Я почтительно отвечал, что так оно и есть.
– Посмотри, какой вид, – молвил он, указывая на гавань. – Есть ли что прекраснее корабля, спешащего к пристани? Какое согласие в движениях гребцов, какая распорядительность начальников, а на самом корабле какой порядок! Хотя для его движения требуется множество снастей, деревянных и плетеных, а сам он заполнен грузом, оружием и утварью, все на нем содержится в безукоризненном порядке, так что ни одна вещь не мешает другой, ничего не надобно разыскивать, все готово к немедленному употреблению, и лишь спроси у помощника кормчего, где что находится, – он даст тебе отчет в каждой мелочи так исправно, словно весь корабль в уме его помещен. Не такою ли должна быть и совершенная речь? Взгляни, например, вон на то судно, что, словно птица, реет по волнам. Как думаешь, чье оно?
Я отвечал, что в городе недавно и еще не знаю всех выдающихся граждан, так что с удовольствием узнаю об этом от него самого.
– Получилось, что я сам себя хвалю, – сказал он, – ведь этот корабль принадлежит мне; идет он из Египта, я ждал его еще вчера и начинал уже беспокоиться. Как думаешь, что он везет?
Я предположил, что вино или зерно, а может, и масло.

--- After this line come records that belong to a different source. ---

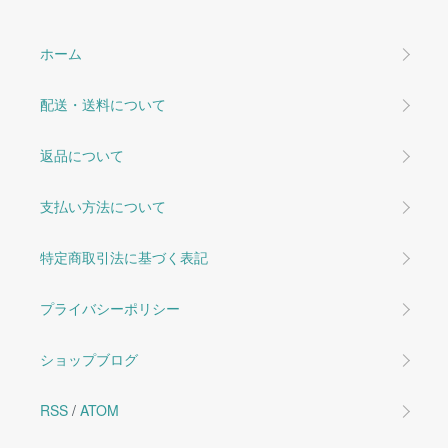
ホーム
配送・送料について
返品について
支払い方法について
特定商取引法に基づく表記
プライバシーポリシー
ショップブログ
RSS
/
ATOM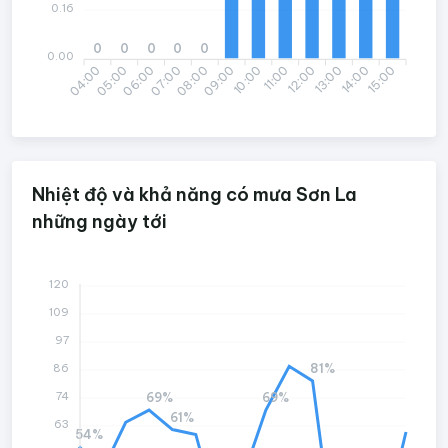
0.16
0
0
0
0
0
0.00
04:00
06:00
07:00
09:00
10:00
12:00
13:00
15:00
05:00
08:00
11:00
14:00
Nhiệt độ và khả năng có mưa Sơn La
những ngày tới
120
109
97
81%
86
74
69%
69%
61%
63
54%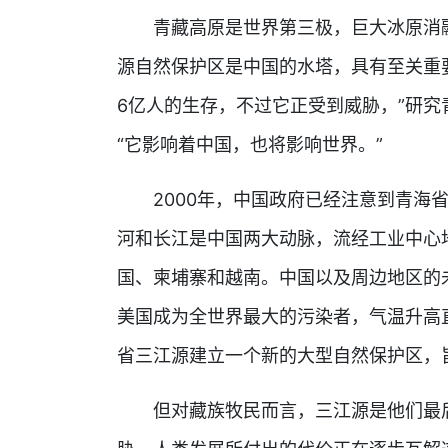
青藏高原是世界第三极，巨大冰原消融
源自然保护区是中国的水塔，具有至关重
6亿人的生存，不过它正受到威胁，”研究
“它影响着中国，也将影响世界。”
2000年，中国政府已经注意到青海省
河和长江是中国两大动脉，流经工业中心
国、柬埔寨和越南。中国以及周边地区的未
美国成为全世界最大的污染者，气温升高
省三江源建立一个新的大型自然保护区，
但对藏族牧民而言，三江源是他们最后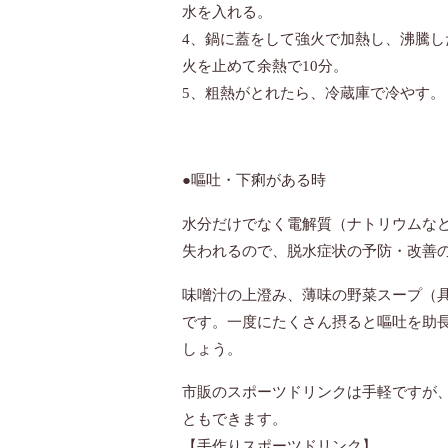
水を入れる。
4、鍋に蓋をして強火で加熱し、沸騰し
火を止めて余熱で10分。
5、粗熱がとれたら、冷蔵庫で冷やす。
●嘔吐・下痢がある時
水分だけでなく電解質（ナトリウムな
失われるので、脱水症状の予防・改善
味噌汁の上澄み、薄味の野菜スープ（
です。一度にたくさん摂ると嘔吐を助
しょう。
市販のスポーツドリンクは手軽ですが
ともできます。
【手作りスポーツドリンク】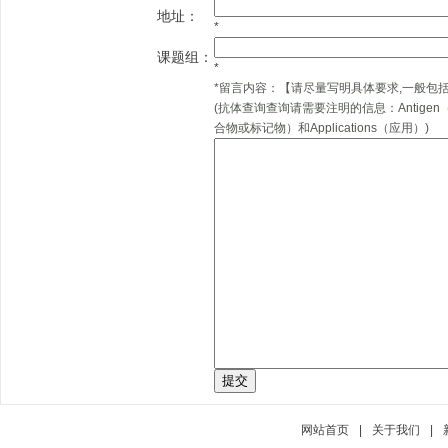
地址：
*
课题组：
*
*
留言内容：
【请尽量写明具体要求,一般包
(抗体查询查询请需要注明的信息：Antigen（抗
合物或标记物）和Applications（应用）)
网站首页
|
关于我们
|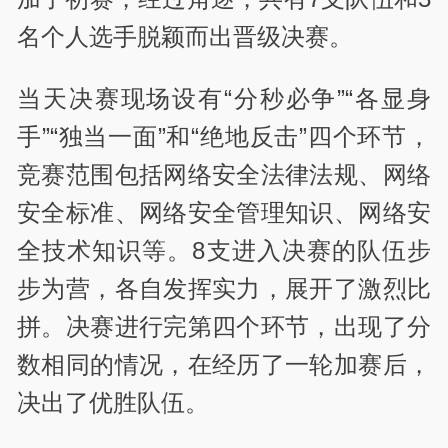
名个人选手脱颖而出晋级决赛。
当天决赛现场设有“分秒必争”“各显身
手”“独当一面”和“绝地反击”四个环节，
竞赛范围包括网络安全法律法规、网络
安全标准、网络安全管理知识、网络安
全技术知识等。8支进入决赛的队伍步
步为营，各自发挥实力，展开了激烈比
拼。决赛进行完第四个环节，出现了分
数相同的情况，在经历了一轮加赛后，
决出了优胜队伍。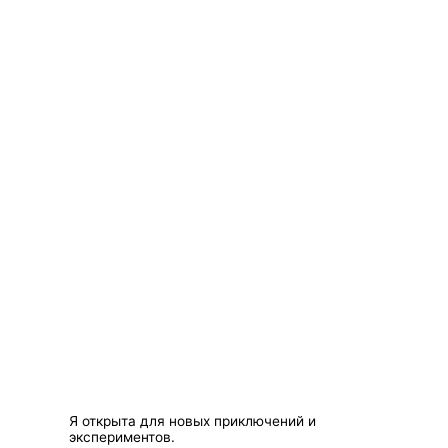
Я открыта для новых приключений и
экспериментов.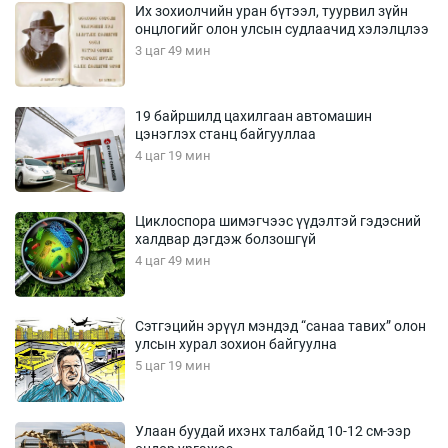
Их зохиолчийн уран бүтээл, туурвил зүйн
онцлогийг олон улсын судлаачид хэлэлцлээ
3 цаг 49 мин
19 байршилд цахилгаан автомашин
цэнэглэх станц байгууллаа
4 цаг 19 мин
Циклоспора шимэгчээс үүдэлтэй гэдэсний
халдвар дэгдэж болзошгүй
4 цаг 49 мин
Сэтгэцийн эрүүл мэндэд “санаа тавих” олон
улсын хурал зохион байгуулна
5 цаг 19 мин
Улаан буудай ихэнх талбайд 10-12 см-ээр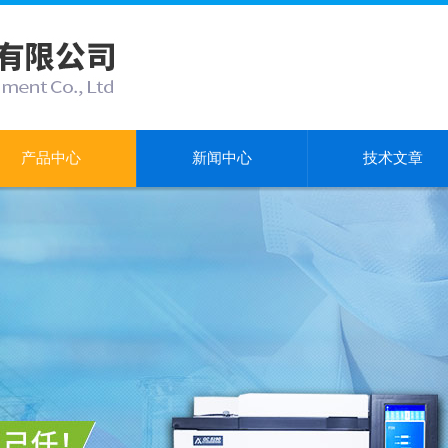
产品中心
新闻中心
技术文章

– Ты угадал, – сказал он, – на нем белое вино Мареотиды, а что до прибыли, которую оно мне принесет, то ее достаточно, чтобы нищего сделать богачом; по совести, это лучшее из вин, ибо оно душистое и не бьет в голову, хотя находятся люди, способные даже им злоупотреблять. Случилось мне продать партию этого вина в карийский Кавн, где оно попало на пир к молодым людям, считавшим, что заповедь Диониса, дарующего первые три чаши благомыслию, дана угрюмым старикам, настоящее же веселье начинается, когда человек степенный уже уходит домой. Разум, видя, как они ценят его советы, не стал у них засиживаться, и вскоре их дом повидал все, на что способна душа, от вина обезумевшая: один побился об заклад, что доберется вплавь до Родоса, но, не дойдя до дверей, разлил бурдюк, поскользнулся и лежит посреди виноцветного моря; другой дивится, почему все кругом умножилось в числе, и разговаривает с одним Евбулом, как с двумя. А когда ноги им отказали, открылась в них удивительная тяга к гражданской жизни, ибо они начали один за другим предлагать средства к исправлению и усовершению городских нравов. Один говорил, что надо оказывать покровительство сиротствующим Музам, другой – выгнать из города всякую роскошь и ввести против нее суровые законы, третий – немедля завоевать Тельмесс. И так они оспаривали друг друга, особенно когда дошли до восьмой чаши, что посвящается прибежавшим стражникам, а потом едва не разнесли судейских палат, ибо и там не уставали исправлять город. Когда же их привели в разум и, приличным образом наказав, отпустили по домам – ибо это все были отпрыски уважаемых семейств, для которых сама огласка была уже карой, – для городских властей дело тем не кончилось. Пяти дней не прошло, как явились встревоженные послы из Тельмесса с вопросом, отчего кавнийцы собираются идти на них войной – и пусть, мол, не притворяются, что ничего подобного не затевали, ибо их, тельмесцев, врасплох не застать, они издревле славились искусством прорицания, и вот сейчас овечьи внутренности открыли им все козни и злоумышления неблагодарных кавнийцев так ясно, словно те были написаны стилем на воске, – и сколько ни уверяли их кавнийцы, что во сне не видели ничего такого, тельмесцы сетовали на беспричинную враждебность и кричали, что дойдут до самого наместника, ибо и у них найдутся влиятельные друзья.